:: TASK STATEMENT ::
Return only those lines of the listing that hold the word "Datenschutzerklärung".
==============================
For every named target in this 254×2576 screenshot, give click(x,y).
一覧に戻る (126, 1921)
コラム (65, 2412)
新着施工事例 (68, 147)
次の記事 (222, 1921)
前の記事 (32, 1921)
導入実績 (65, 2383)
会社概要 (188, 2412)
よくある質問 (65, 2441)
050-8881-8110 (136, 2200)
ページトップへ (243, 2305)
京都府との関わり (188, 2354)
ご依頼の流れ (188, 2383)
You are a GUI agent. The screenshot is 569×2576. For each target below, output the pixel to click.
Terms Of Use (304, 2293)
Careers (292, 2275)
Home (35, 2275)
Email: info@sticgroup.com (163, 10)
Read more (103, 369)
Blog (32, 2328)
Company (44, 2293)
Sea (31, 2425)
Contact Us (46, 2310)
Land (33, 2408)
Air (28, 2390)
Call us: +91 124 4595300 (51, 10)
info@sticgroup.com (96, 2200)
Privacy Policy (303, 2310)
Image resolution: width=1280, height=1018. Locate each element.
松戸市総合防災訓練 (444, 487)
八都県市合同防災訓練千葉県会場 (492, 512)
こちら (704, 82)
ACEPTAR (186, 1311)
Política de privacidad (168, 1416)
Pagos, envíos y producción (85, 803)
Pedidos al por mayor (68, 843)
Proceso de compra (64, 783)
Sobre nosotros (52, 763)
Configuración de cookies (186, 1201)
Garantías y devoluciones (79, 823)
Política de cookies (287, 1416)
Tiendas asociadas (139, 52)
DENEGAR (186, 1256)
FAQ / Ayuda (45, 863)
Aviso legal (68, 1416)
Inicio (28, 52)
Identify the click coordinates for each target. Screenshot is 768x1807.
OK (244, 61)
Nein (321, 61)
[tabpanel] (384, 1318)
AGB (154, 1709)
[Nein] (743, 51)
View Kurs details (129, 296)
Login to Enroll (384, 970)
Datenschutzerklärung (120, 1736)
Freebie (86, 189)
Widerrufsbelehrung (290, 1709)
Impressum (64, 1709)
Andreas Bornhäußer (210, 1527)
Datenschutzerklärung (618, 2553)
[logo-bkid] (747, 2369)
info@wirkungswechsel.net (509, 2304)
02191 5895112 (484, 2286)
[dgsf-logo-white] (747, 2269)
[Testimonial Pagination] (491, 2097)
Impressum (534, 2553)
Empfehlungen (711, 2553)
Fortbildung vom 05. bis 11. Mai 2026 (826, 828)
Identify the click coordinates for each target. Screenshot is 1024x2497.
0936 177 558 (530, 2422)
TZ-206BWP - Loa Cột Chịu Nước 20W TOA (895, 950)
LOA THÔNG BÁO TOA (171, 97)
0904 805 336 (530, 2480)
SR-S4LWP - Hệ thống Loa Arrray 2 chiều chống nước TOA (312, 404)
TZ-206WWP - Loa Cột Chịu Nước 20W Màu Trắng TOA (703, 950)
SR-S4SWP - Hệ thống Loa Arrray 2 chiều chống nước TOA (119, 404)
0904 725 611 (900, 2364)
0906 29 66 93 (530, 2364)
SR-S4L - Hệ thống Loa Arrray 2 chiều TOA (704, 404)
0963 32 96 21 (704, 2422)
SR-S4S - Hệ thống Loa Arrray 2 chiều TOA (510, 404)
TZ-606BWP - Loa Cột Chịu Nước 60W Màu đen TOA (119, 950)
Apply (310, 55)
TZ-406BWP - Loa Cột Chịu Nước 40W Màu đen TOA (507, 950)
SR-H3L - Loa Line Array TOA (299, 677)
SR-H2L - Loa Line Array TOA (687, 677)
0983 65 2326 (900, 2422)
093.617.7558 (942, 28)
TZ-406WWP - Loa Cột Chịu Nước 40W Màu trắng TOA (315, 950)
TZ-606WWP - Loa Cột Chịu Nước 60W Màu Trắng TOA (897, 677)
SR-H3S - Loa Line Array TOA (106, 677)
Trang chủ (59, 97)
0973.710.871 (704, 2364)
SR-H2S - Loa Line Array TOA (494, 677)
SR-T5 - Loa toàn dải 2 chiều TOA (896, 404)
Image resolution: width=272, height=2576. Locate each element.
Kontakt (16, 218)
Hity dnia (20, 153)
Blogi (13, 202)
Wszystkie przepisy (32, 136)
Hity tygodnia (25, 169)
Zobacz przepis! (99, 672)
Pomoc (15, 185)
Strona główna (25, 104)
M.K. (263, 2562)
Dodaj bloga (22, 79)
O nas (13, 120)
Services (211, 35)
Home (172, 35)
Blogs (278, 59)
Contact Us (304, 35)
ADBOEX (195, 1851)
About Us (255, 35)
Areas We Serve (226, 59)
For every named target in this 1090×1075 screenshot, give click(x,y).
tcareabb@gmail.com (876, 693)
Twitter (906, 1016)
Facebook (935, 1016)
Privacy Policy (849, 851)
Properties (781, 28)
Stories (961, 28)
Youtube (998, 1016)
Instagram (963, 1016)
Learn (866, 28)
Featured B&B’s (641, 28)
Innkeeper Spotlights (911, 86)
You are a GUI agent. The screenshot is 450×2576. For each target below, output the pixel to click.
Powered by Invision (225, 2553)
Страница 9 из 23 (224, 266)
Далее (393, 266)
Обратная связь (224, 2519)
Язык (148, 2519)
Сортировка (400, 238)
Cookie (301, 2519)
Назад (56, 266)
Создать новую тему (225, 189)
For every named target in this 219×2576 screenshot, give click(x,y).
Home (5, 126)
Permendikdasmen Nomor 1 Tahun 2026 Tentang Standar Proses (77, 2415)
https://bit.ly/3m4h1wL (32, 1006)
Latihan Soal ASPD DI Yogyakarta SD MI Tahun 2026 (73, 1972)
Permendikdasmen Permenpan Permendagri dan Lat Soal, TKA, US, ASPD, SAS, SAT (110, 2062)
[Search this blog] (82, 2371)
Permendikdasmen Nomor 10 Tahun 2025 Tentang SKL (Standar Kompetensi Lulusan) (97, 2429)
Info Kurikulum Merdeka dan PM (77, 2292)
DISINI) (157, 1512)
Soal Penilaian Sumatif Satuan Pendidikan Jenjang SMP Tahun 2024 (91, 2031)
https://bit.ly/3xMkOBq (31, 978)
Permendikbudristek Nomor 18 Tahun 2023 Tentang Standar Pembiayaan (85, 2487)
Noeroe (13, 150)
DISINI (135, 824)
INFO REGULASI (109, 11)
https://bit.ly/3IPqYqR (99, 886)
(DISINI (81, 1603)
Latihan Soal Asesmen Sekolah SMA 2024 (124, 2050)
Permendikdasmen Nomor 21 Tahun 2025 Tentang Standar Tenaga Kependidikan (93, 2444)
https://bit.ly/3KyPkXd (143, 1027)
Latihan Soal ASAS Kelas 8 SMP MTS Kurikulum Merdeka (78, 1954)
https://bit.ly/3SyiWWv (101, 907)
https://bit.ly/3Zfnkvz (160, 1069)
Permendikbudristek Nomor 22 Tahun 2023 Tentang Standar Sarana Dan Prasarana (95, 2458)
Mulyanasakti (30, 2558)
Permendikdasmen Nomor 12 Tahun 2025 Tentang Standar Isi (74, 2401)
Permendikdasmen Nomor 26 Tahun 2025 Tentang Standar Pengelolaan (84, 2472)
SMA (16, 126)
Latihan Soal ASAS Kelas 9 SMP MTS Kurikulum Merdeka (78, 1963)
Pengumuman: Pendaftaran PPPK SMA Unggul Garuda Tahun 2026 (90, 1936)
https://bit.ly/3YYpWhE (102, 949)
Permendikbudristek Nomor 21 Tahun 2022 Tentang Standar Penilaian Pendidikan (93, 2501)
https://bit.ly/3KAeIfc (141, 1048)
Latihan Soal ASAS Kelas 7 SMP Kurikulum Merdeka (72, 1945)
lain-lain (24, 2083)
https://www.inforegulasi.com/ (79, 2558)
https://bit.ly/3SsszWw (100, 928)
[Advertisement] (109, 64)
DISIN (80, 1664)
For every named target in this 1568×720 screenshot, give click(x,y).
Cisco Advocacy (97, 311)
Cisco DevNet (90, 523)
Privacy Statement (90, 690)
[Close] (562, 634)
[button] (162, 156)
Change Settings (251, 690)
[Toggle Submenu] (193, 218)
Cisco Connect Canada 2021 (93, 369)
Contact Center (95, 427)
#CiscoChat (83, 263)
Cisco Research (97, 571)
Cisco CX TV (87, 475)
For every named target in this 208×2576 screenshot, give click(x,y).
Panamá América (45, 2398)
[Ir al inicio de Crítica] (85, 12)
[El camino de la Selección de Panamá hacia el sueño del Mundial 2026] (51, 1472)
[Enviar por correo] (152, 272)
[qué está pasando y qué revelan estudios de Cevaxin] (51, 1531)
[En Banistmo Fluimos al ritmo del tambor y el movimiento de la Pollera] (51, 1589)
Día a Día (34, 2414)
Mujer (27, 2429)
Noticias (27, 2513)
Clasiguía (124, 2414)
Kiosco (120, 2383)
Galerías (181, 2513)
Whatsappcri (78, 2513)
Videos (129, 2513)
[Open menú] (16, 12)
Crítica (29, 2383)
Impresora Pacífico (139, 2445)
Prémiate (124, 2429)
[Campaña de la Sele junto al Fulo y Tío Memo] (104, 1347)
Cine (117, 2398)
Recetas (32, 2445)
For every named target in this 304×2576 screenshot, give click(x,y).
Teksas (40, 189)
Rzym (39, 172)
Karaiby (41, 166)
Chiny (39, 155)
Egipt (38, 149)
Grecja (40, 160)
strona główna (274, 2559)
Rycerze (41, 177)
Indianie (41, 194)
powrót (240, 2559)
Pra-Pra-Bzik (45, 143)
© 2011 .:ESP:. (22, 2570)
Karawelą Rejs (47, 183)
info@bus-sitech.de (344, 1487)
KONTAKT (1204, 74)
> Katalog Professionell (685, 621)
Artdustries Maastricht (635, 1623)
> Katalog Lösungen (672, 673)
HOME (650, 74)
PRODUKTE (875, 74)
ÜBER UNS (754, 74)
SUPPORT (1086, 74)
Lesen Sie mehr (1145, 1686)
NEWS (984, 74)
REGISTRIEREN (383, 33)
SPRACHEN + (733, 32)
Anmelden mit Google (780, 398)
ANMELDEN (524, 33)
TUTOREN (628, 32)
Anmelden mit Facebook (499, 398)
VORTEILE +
==============================
:: OUTPUT OF THE TASK ::
Datenschutzerklärung (120, 1736)
Datenschutzerklärung (618, 2553)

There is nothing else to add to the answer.